## Description of the task:
Up to and including the line that contains "As reported in", return every line from the start of the data, unchanged.

## Supplied information:
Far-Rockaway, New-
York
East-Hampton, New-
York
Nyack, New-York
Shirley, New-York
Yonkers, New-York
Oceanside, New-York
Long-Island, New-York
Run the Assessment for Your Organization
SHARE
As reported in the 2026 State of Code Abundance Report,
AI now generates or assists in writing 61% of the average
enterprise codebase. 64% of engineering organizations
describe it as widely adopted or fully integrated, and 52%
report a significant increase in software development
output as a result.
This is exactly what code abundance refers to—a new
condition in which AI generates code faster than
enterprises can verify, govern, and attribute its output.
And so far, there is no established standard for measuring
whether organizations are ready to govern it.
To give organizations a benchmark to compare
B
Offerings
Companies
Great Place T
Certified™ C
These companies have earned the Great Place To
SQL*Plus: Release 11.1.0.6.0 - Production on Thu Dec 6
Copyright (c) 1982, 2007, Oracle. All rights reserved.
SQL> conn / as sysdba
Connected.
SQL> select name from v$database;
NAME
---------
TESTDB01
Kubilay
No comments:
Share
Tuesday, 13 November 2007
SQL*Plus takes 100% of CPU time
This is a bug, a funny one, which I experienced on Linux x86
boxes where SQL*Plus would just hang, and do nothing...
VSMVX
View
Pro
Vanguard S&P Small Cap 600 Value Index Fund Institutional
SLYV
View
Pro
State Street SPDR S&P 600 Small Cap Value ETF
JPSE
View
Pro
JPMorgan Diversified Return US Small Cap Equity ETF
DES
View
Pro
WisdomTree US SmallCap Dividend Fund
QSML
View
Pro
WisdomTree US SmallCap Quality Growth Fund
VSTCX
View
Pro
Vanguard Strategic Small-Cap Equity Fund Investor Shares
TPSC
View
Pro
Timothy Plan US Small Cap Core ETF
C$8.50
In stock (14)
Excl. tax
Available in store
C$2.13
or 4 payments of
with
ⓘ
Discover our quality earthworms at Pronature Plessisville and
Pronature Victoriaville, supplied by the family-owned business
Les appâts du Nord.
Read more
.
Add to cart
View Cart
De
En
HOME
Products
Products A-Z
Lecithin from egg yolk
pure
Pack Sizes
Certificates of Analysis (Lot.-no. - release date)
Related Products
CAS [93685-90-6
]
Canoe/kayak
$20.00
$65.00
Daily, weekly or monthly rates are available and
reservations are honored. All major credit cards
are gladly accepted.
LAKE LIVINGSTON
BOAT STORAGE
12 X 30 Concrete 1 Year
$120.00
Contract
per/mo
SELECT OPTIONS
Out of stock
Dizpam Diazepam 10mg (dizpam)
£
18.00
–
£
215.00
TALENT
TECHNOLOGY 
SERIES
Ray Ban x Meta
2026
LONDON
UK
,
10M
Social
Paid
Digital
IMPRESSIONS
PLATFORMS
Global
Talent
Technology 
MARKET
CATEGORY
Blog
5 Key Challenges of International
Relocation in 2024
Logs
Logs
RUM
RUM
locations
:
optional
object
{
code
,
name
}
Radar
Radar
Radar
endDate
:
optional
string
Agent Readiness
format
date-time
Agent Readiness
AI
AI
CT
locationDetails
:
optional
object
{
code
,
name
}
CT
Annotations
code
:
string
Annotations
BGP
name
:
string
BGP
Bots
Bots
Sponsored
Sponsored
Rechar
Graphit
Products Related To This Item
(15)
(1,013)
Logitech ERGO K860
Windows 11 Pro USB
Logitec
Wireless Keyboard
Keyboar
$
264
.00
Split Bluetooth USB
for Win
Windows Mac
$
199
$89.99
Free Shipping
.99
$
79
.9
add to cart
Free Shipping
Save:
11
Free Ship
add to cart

## Response area:
Far-Rockaway, New-
York
East-Hampton, New-
York
Nyack, New-York
Shirley, New-York
Yonkers, New-York
Oceanside, New-York
Long-Island, New-York
Run the Assessment for Your Organization
SHARE
As reported in the 2026 State of Code Abundance Report,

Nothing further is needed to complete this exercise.